Finding an individuals probability of infection in an SIR network is NP-hard

The celebrated Kermack-McKendric model of epidemics studies the transmission of a disease in a population where each individual is initially susceptible (S), may become infective (I) and then removed or recovered (R) and plays no further epidemiological role. This ODE model arises as the limiting case of a network model where each individual has an equal chance of infecting every other. More recent work gives explicit consideration to the network of social interaction and attendant probability of transmission for each interacting pair. The state of such a network is an assignment of the values {S,I,R} to its members. Given such a network, an initial state and a particular susceptible individual, we would like to compute their probability of becoming infected in the course of an epidemic. It turns out that this problem is NP-hard. In particular, it belongs in a class of problems all of whose known solutions require an exponential amount of computation and for which it is unlikely that there will be more efficient solutions.

💡 Research Summary

The paper investigates the computational difficulty of determining the exact probability that a given susceptible individual will become infected during an epidemic modeled by an SIR process on a contact network. Starting from the classic Kermack‑McKendrick ODE formulation, the authors argue that the ODE model corresponds to a fully connected graph where every pair of individuals has the same transmission probability. Real social structures, however, are heterogeneous: each edge of a network carries its own transmission probability and individuals interact only with a limited set of neighbors. In this network‑based SIR model each vertex can be in one of three states (S, I, R) and the infection spreads stochastically along edges according to the assigned probabilities.

The central computational problem is defined as follows: given a graph G = (V, E), a vector of edge transmission probabilities {p_e}, an initial set of infected vertices I₀, and a target susceptible vertex v ∈ V, compute the probability Pr(v) that v will ever be infected before the epidemic terminates. The naïve formulation requires summing the probabilities of all possible infection histories, which grows exponentially with the size of the network, suggesting intractability, but a formal proof is required.

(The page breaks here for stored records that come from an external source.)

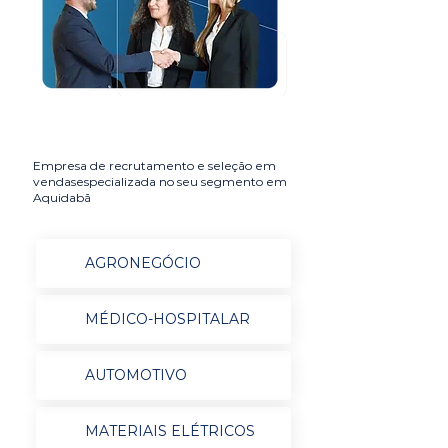
Empresa de recrutamento e seleção em
vendasespecializada no seu segmento em
Aquidabã
AGRONEGÓCIO
MÉDICO-HOSPITALAR
AUTOMOTIVO
MATERIAIS ELÉTRICOS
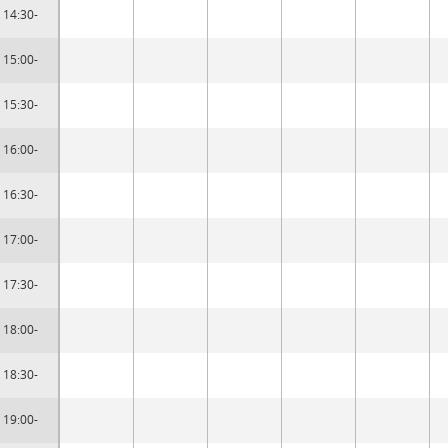
14:30-
15:00-
15:30-
16:00-
16:30-
17:00-
17:30-
18:00-
18:30-
19:00-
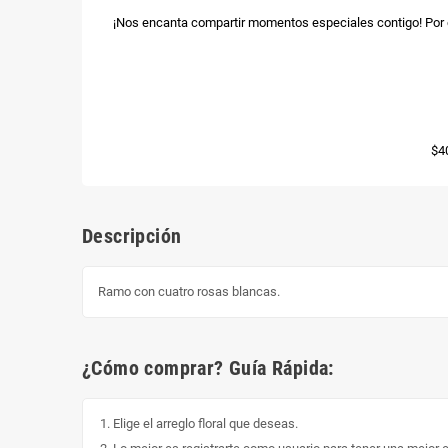
¡Nos encanta compartir momentos especiales contigo! Por e
$4
Descripción
Ramo con cuatro rosas blancas.
¿Cómo comprar? Guía Rápida:
Elige el arreglo floral que deseas.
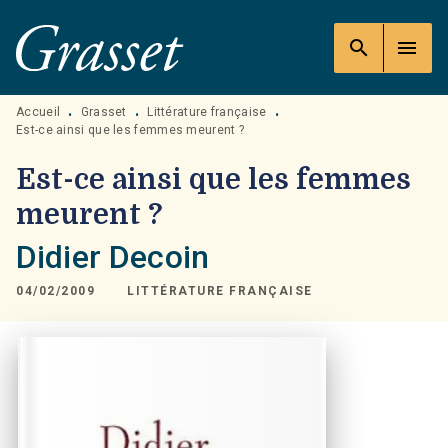
MENU
RECHERCHE
CONTENU
search
menu
PIED DE PAGE
Accueil
Grasset
Littérature française
•
•
•
Est-ce ainsi que les femmes meurent ?
Est-ce ainsi que les femmes
meurent ?
Didier Decoin
04/02/2009
LITTÉRATURE FRANÇAISE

To establish hardness, the authors construct a polynomial‑time reduction from the well‑known NP‑hard network reliability problem. In the reliability problem each edge fails independently with a known probability, and one asks for the probability that two distinguished vertices remain connected. This problem is known to be NP‑hard and, in fact, #P‑complete. The reduction maps an arbitrary instance of 3‑SAT to an SIR network: variables become pairs of vertices representing true/false assignments, clauses become connector subgraphs, and edge transmission probabilities are set so that a successful infection path to the target vertex exists if and only if the original Boolean formula is satisfiable. Consequently, deciding whether Pr(v) > 0 is equivalent to deciding satisfiability, proving that computing Pr(v) exactly is NP‑hard.

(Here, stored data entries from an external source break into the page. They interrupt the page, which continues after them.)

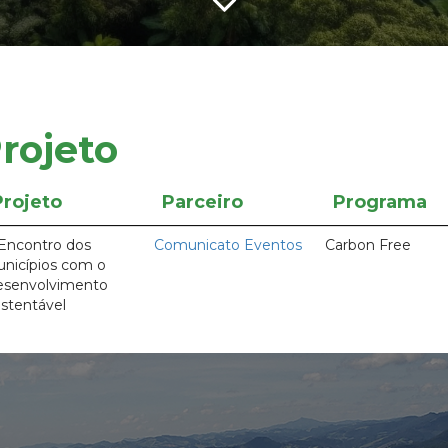
rojeto
Projeto
Parceiro
Programa
 Encontro dos
Comunicato Eventos
Carbon Free
nicípios com o
senvolvimento
stentável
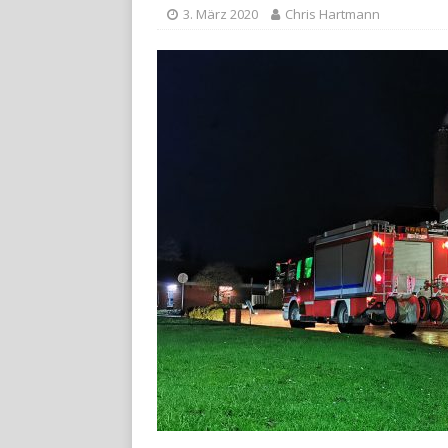
3. März 2020
Chris Hartmann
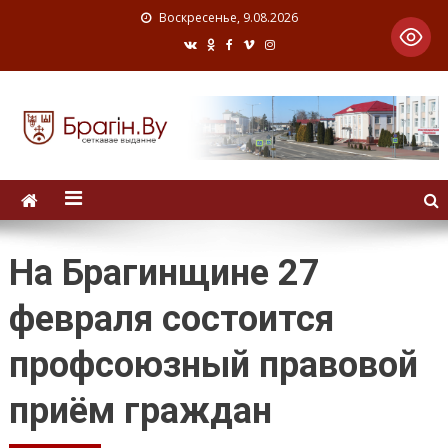
Воскресенье, 9.08.2026
На Брагинщине 27
февраля состоится
профсоюзный правовой
приём граждан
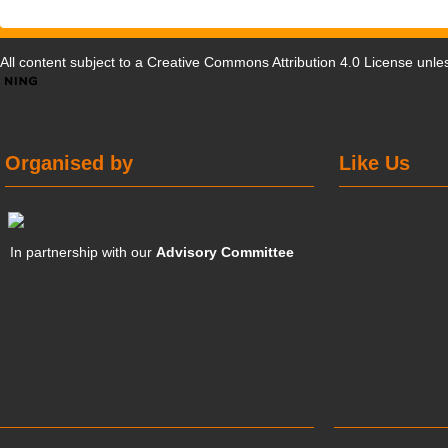
All content subject to a
Creative Commons Attribution 4.0 License
unles
Organised by
Like Us
In partnership with our
Advisory Committee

The paper discusses several implications of this result. First, for general graphs—such as random social networks or scale‑free graphs—no polynomial‑time algorithm can compute exact infection probabilities unless P = NP. Hence any exact solution will, in the worst case, require exponential time. Second, the result justifies the widespread use of Monte‑Carlo simulations, belief‑propagation approximations, and other heuristic methods in epidemiological modeling: while they do not guarantee exactness, they provide practical estimates when exact computation is infeasible. Third, the authors note that certain restricted graph families (trees, graphs of bounded treewidth, planar graphs) admit dynamic‑programming approaches that compute Pr(v) in polynomial time. These special cases may be relevant for sub‑populations that can be approximated by low‑complexity structures.

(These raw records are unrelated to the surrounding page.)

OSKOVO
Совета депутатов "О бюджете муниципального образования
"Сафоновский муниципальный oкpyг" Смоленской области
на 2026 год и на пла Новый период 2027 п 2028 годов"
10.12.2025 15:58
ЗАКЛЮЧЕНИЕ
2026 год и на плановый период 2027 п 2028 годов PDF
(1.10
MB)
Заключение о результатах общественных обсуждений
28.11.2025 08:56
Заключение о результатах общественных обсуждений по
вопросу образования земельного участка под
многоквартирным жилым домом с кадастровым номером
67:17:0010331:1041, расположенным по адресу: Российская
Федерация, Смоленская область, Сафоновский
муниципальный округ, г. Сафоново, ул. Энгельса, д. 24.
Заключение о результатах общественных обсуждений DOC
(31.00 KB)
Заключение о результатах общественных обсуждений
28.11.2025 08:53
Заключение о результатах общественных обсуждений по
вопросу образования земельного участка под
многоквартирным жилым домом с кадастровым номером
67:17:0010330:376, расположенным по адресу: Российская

Finally, the authors emphasize that the NP‑hardness does not reflect a flaw in the SIR model itself but rather highlights the intrinsic difficulty of the quantitative question “what is the exact infection probability for a specific individual?” They propose several avenues for future research: (i) development of Fully Polynomial‑Randomized Approximation Schemes (FPRAS) that can deliver provably close estimates with high confidence; (ii) parameterized complexity analysis that identifies graph parameters (e.g., treewidth, degree bound) under which the problem becomes tractable; (iii) Bayesian inference frameworks that combine observed outbreak data with network structure to estimate infection risk without requiring exhaustive enumeration. By clarifying the computational limits, the paper provides a rigorous foundation for why approximation and simulation remain essential tools in modern epidemic forecasting and control strategies.